**AVAILABLE DATA**
_ _ _
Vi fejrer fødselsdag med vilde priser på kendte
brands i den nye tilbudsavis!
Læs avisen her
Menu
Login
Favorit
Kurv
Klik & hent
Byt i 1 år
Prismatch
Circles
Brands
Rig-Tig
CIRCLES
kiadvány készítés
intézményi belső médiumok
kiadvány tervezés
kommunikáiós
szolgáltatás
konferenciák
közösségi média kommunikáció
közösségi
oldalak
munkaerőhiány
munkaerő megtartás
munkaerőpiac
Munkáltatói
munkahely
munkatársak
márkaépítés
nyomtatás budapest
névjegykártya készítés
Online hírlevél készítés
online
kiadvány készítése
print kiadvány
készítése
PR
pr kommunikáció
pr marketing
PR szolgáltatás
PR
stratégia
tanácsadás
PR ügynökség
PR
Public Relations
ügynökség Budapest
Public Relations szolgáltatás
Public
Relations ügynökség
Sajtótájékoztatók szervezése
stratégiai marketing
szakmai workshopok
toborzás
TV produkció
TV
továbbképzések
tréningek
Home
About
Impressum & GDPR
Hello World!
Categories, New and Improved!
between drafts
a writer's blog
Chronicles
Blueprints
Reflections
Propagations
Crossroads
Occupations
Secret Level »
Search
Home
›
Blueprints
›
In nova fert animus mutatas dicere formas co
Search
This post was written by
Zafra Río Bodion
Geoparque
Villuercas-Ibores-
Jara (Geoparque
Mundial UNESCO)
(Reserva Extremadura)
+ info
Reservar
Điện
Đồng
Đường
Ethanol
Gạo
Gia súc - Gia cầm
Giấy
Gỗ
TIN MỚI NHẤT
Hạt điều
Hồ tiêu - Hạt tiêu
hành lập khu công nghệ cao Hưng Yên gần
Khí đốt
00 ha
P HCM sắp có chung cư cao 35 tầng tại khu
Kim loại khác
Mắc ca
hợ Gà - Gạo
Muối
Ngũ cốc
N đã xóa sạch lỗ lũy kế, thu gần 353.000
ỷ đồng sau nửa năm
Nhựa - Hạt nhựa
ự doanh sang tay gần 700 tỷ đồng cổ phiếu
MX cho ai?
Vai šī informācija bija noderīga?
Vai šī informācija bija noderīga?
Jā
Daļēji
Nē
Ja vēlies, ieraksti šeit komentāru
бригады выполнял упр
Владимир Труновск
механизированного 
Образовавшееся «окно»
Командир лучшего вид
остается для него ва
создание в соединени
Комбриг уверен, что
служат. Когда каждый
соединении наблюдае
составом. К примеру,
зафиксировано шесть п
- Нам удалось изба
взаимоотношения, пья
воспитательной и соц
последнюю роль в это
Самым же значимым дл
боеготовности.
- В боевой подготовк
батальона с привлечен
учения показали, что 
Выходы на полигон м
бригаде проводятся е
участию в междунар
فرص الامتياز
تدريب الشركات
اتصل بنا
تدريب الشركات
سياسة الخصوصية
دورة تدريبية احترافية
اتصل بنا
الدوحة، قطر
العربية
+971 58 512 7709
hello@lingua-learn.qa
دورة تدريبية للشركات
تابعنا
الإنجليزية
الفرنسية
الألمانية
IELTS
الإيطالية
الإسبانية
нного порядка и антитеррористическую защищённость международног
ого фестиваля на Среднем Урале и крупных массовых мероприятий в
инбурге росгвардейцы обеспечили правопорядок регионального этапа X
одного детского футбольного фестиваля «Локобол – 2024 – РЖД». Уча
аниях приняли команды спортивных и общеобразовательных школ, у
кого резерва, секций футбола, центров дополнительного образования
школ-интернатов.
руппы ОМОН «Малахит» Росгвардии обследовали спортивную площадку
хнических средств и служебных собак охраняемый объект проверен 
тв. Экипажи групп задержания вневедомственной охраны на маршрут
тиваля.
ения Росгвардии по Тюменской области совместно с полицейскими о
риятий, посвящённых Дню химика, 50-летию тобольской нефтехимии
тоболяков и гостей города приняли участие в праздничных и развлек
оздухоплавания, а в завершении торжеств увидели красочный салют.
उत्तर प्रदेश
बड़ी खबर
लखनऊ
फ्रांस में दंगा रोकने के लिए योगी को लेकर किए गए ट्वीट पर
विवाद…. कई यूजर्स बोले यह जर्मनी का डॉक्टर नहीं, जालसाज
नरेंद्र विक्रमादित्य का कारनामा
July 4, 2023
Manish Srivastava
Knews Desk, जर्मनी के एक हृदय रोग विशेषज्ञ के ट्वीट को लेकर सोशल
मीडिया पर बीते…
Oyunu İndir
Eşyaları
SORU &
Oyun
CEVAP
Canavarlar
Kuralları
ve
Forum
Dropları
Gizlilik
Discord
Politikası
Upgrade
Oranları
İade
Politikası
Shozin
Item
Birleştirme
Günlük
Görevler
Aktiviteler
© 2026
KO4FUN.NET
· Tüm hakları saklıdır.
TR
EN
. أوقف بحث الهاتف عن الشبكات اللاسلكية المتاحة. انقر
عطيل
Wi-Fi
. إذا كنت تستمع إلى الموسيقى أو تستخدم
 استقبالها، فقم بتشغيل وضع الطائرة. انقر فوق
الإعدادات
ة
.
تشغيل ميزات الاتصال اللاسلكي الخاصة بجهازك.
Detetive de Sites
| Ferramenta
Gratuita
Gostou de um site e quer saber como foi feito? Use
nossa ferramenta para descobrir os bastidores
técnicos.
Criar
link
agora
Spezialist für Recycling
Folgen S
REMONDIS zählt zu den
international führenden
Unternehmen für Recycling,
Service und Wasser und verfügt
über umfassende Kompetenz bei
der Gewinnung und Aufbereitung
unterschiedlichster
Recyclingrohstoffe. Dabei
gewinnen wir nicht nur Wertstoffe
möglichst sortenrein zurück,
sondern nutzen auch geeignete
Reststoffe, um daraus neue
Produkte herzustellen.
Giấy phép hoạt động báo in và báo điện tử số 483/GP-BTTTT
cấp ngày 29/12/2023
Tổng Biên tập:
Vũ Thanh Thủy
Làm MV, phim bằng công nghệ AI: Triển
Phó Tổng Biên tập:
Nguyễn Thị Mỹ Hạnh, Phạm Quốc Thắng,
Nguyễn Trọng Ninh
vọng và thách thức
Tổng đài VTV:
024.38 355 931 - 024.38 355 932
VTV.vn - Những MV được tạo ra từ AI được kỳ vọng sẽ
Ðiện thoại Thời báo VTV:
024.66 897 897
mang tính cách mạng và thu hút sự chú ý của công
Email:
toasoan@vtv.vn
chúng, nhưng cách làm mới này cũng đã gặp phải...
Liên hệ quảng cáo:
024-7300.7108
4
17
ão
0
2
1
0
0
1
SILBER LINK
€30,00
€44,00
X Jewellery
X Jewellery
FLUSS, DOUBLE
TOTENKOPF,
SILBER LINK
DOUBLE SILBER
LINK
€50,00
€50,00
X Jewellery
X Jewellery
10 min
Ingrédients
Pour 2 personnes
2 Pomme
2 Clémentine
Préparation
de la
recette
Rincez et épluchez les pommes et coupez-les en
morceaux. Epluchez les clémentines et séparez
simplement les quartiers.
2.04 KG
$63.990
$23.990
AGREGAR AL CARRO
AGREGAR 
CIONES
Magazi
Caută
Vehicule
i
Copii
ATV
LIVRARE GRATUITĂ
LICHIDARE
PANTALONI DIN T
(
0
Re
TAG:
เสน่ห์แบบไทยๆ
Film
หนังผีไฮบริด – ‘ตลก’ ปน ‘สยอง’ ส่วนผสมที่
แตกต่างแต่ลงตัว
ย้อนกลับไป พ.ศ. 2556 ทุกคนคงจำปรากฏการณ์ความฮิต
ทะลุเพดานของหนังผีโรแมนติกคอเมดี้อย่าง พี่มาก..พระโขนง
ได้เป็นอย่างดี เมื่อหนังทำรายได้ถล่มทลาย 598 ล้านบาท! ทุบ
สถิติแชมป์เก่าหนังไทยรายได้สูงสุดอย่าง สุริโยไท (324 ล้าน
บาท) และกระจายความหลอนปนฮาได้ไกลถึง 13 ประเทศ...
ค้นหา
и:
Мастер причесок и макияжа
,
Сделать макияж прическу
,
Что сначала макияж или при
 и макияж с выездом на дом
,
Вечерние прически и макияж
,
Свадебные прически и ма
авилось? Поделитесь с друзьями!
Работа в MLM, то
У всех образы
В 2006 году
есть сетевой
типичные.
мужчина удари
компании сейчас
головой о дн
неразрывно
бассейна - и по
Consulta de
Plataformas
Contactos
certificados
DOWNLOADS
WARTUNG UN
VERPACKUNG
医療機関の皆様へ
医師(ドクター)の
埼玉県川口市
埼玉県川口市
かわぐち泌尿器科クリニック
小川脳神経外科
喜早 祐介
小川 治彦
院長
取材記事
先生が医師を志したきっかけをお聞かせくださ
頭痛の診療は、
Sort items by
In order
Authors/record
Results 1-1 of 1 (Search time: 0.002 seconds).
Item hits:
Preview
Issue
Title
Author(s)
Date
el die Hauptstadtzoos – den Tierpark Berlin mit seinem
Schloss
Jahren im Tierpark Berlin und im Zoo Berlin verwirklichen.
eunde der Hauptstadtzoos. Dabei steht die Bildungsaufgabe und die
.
_ _ _
Which lines should be output? Exactly those from the first line of the data through the line containing "остается для него ва", inclusive.

Vi fejrer fødselsdag med vilde priser på kendte
brands i den nye tilbudsavis!
Læs avisen her
Menu
Login
Favorit
Kurv
Klik & hent
Byt i 1 år
Prismatch
Circles
Brands
Rig-Tig
CIRCLES
kiadvány készítés
intézményi belső médiumok
kiadvány tervezés
kommunikáiós
szolgáltatás
konferenciák
közösségi média kommunikáció
közösségi
oldalak
munkaerőhiány
munkaerő megtartás
munkaerőpiac
Munkáltatói
munkahely
munkatársak
márkaépítés
nyomtatás budapest
névjegykártya készítés
Online hírlevél készítés
online
kiadvány készítése
print kiadvány
készítése
PR
pr kommunikáció
pr marketing
PR szolgáltatás
PR
stratégia
tanácsadás
PR ügynökség
PR
Public Relations
ügynökség Budapest
Public Relations szolgáltatás
Public
Relations ügynökség
Sajtótájékoztatók szervezése
stratégiai marketing
szakmai workshopok
toborzás
TV produkció
TV
továbbképzések
tréningek
Home
About
Impressum & GDPR
Hello World!
Categories, New and Improved!
between drafts
a writer's blog
Chronicles
Blueprints
Reflections
Propagations
Crossroads
Occupations
Secret Level »
Search
Home
›
Blueprints
›
In nova fert animus mutatas dicere formas co
Search
This post was written by
Zafra Río Bodion
Geoparque
Villuercas-Ibores-
Jara (Geoparque
Mundial UNESCO)
(Reserva Extremadura)
+ info
Reservar
Điện
Đồng
Đường
Ethanol
Gạo
Gia súc - Gia cầm
Giấy
Gỗ
TIN MỚI NHẤT
Hạt điều
Hồ tiêu - Hạt tiêu
hành lập khu công nghệ cao Hưng Yên gần
Khí đốt
00 ha
P HCM sắp có chung cư cao 35 tầng tại khu
Kim loại khác
Mắc ca
hợ Gà - Gạo
Muối
Ngũ cốc
N đã xóa sạch lỗ lũy kế, thu gần 353.000
ỷ đồng sau nửa năm
Nhựa - Hạt nhựa
ự doanh sang tay gần 700 tỷ đồng cổ phiếu
MX cho ai?
Vai šī informācija bija noderīga?
Vai šī informācija bija noderīga?
Jā
Daļēji
Nē
Ja vēlies, ieraksti šeit komentāru
бригады выполнял упр
Владимир Труновск
механизированного 
Образовавшееся «окно»
Командир лучшего вид
остается для него ва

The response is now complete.